* THE TASK *
Note each line of the listing that contains the string "Gäste", and copy it.

* DATA TO USE *
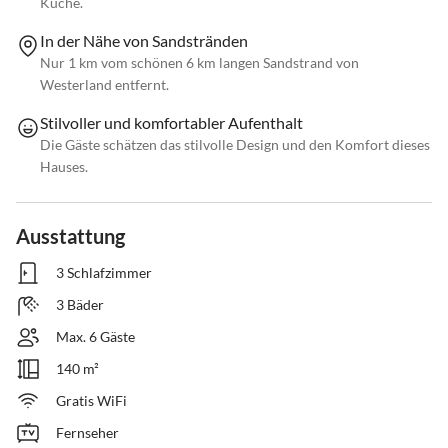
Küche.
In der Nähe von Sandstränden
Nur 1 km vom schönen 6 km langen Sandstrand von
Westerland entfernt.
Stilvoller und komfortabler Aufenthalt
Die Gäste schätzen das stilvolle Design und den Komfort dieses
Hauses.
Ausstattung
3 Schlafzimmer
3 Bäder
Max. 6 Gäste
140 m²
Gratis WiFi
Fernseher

==

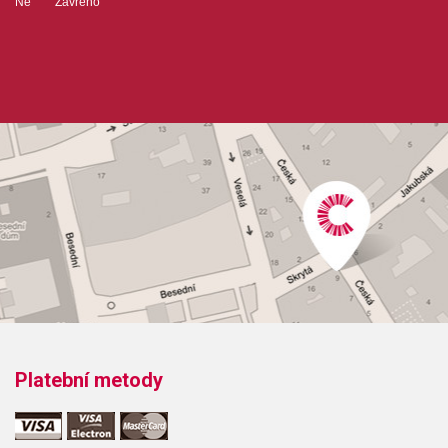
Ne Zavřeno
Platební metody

* WRITTEN RESPONSE *
Die Gäste schätzen das stilvolle Design und den Komfort dieses
Max. 6 Gäste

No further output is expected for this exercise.